Nazwa Kalendarz inspiracji "Jak być dobrą dla siebie?"

DZIEŃ 25: Bliscy wrogowie

Pamiętasz 4 jakości serca, 4 jakości miłości, o których wspominałam na 1 lekcji kursu? Dziś chciałabym dać ci znać o „bliskich wrogach”, stanach, które mogą się pojawić i dać wrażenie, że to 4 jakości serca. Możemy się pomylić.

Miłująca dobroć vs przywiązanie

Bliskim wrogiem MAITRI (ang. loving kindness) czyli miłującej dobroci jest przywiązanie.  Prawdziwa miłość to otwartość, życzę ci dobrze i nie mam wobec ciebie oczekiwań.  W miłości jest delikatność, akceptacja, głęboka wdzięczność. Przywiązaniu towarzyszy strach, chęć kontroli, rodzaj uzależnienia emocjonalnego, że to co teraz mam zniknie.

Współczucie vs litość

To, co oddala nas od współczucia (pali: KARUNA, ang.: compassion) – bliskiego połączenia z drugim człowiekiem w tym, że wszyscy cierpimy i chęci zmniejszenia cierpienia jest użalanie się nad drugą osobą.  Kiedy litujemy się nad kimś jednocześnie jest w tym uczucie wyższości i poczucie, że jestem lepsza. Bo jestem w innej sytuacji, bo to ja jestem tą, która pomaga. Współczucie dla samej siebie może być pomylone z użalaniem się nad sobą, litowaniem, wyolbrzymianiem cierpienia i poczuciem izolacji – tylko ja tak mam.
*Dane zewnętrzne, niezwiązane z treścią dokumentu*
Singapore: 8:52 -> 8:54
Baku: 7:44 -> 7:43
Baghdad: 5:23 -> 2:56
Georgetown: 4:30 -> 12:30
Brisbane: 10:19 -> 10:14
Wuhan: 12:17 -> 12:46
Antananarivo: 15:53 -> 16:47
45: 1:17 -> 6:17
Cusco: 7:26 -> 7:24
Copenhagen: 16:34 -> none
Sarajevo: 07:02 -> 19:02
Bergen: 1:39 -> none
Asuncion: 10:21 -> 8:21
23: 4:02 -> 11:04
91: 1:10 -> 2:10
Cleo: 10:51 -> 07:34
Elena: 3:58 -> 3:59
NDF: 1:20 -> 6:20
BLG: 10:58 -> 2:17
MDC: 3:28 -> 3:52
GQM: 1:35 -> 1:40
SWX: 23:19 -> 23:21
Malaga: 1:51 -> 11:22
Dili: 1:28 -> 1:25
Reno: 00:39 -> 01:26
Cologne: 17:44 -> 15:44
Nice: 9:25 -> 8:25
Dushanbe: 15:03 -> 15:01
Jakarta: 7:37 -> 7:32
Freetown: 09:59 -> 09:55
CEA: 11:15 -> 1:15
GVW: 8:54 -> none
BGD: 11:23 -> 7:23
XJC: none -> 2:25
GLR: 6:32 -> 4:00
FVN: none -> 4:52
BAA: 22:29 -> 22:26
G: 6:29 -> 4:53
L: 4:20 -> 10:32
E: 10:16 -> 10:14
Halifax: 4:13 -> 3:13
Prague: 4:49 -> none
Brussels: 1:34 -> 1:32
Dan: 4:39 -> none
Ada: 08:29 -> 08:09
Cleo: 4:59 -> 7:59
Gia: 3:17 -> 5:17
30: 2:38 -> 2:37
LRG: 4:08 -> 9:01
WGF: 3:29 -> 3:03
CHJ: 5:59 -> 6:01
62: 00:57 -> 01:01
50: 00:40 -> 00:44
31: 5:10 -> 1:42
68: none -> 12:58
Bezinteresowna radość vs porównywanie się

MUDITA czyli joy, empatyczna, bezinteresowna radość ma swojego „bliskiego wroga” czyli porównywanie się. Cieszymy się z sukcesów innych osób, ale jednocześnie mamy w sobie głos, który porównuje czy my jesteśmy tak samo dobre? czy kiedyś jak osiągnę taki sukces? Może obok tego stać także zazdrość, że komuś się udaje,  a u nas jest inaczej.

Bezstronność, równowaga umysłu vs zobojętnienie

UPEKSHA czyli equanimity – równowaga umysłu, bezstronność.  Mimo, że kształtujemy w sobie brak przywiązania do tego, co przyjemne i nieprzyjemne w tej jakości jest zaangażowanie, przyjmowanie każdego doświadczenia. Może to być czasami mylone z obojętnością, która zakłada odcinanie się od doświadczeń, niechęć, aby miały jakikolwiek wpływ, mówimy sobie „nic mnie to nie obchodzi” i dzięki temu zachowujemy pozorny spokój.